Tandem integration of multiple ILV5 copies and elevated transcription in polyploid yeast.

Abstract

An industrial yeast strain was modified by introducing DNA into brewing yeast such that the derived cells contain only yeast DNA. Thus selectable markers and bacterial sequences are not present in the final strain, making this procedure attractive for the development of generally acceptable brewing yeast. Linear DNA containing the cloned ILV5 gene was introduced into lager yeast along with an unlinked circular bifunctional plasmid containing a dominant resistance marker. Resistant colonies were screened for site-directed integration of the ILV5 DNA. Candidates were examined by several methods including Southern transfer and polymerase chain reaction.

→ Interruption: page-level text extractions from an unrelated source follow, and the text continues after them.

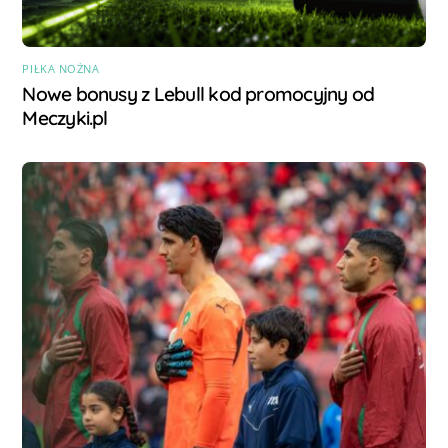
PIŁKA NOŻNA
Nowe bonusy z Lebull kod promocyjny od
Meczyki.pl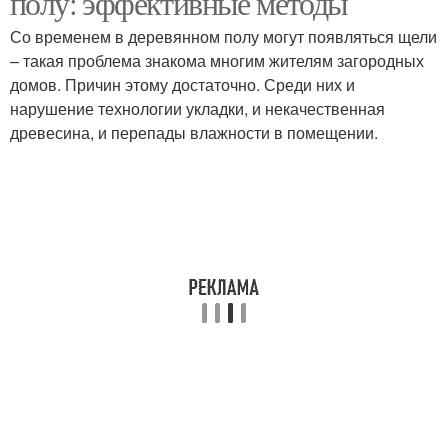
полу: эффективные методы
Со временем в деревянном полу могут появляться щели
– такая проблема знакома многим жителям загородных
домов. Причин этому достаточно. Среди них и
нарушение технологии укладки, и некачественная
древесина, и перепады влажности в помещении.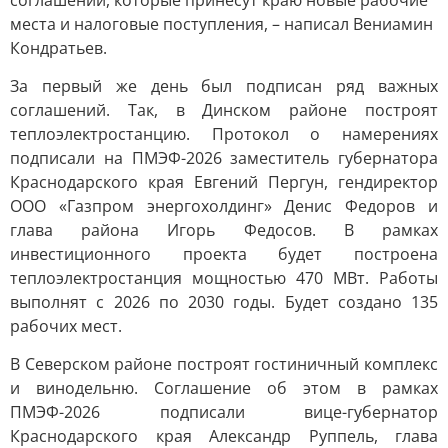
соглашений, которые принесут краю новые рабочие
места и налоговые поступления, – написал Вениамин
Кондратьев.
За первый же день был подписан ряд важных
соглашений. Так, в Динском районе построят
теплоэлектростанцию. Протокол о намерениях
подписали на ПМЭФ-2026 заместитель губернатора
Краснодарского края Евгений Пергун, гендиректор
ООО «Газпром энергохолдинг» Денис Федоров и
глава района Игорь Федосов. В рамках
инвестиционного проекта будет построена
теплоэлектростанция мощностью 470 МВт. Работы
выполнят с 2026 по 2030 годы. Будет создано 135
рабочих мест.
В Северском районе построят гостиничный комплекс
и винодельню. Соглашение об этом в рамках
ПМЭФ-2026 подписали вице-губернатор
Краснодарского края Александр Руппель, глава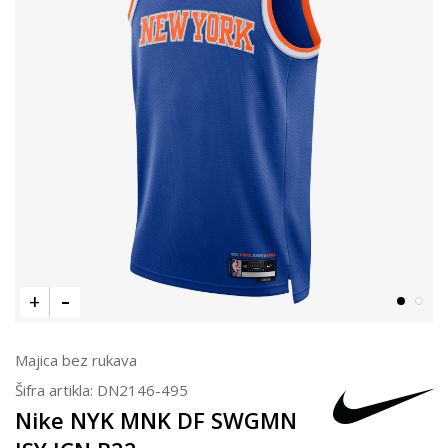
Majica bez rukava
Šifra artikla:
DN2146-495
Nike NYK MNK DF SWGMN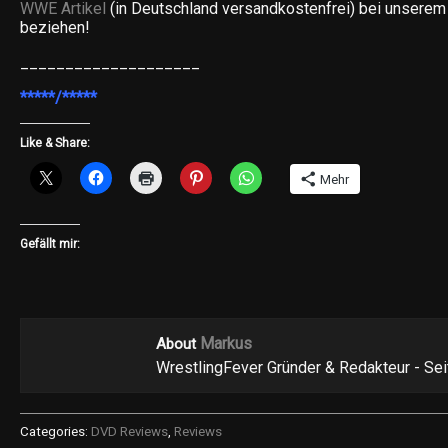
WWE Artikel
(in Deutschland versandkostenfrei) bei unserem
beziehen!
____________________
*****/*****
Like & Share:
Mehr
Gefällt mir:
Markus
About
WrestlingFever Gründer & Redakteur - Se
Categories:
DVD Reviews
,
Reviews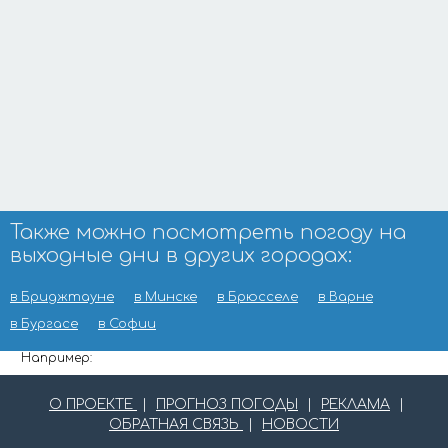
Также можно посмотреть погоду на
выходные дни в других городах:
в Бриджтауне
в Минске
в Брюсселе
в Варне
в Бургасе
в Софии
Например:
О ПРОЕКТЕ
|
ПРОГНОЗ ПОГОДЫ
|
РЕКЛАМА
|
ОБРАТНАЯ СВЯЗЬ
|
НОВОСТИ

In this way, a strain WM56 was identified containing three tandem copies of ILV5. The amplified ILV5 region is stable during repeated subculturing in the absence of selective pressure. Correspondingly elevated levels of ILV5 transcript in strain WM56 compared to the control (i.e. non-tandem) parental strain led to increased amounts of encoded acetohydroxyacid reductoisomerase as evidenced by significantly lower diacetyl production. WM56 appears to be identical to the parental strain judged by CHEF, total restriction digestion patterns, and probing, but differs in the ILV5 region of the chromosome. The method is generally applicable to other yeast strains, and if desired, is amenable to iterated cycles of integration to increase the number of copies.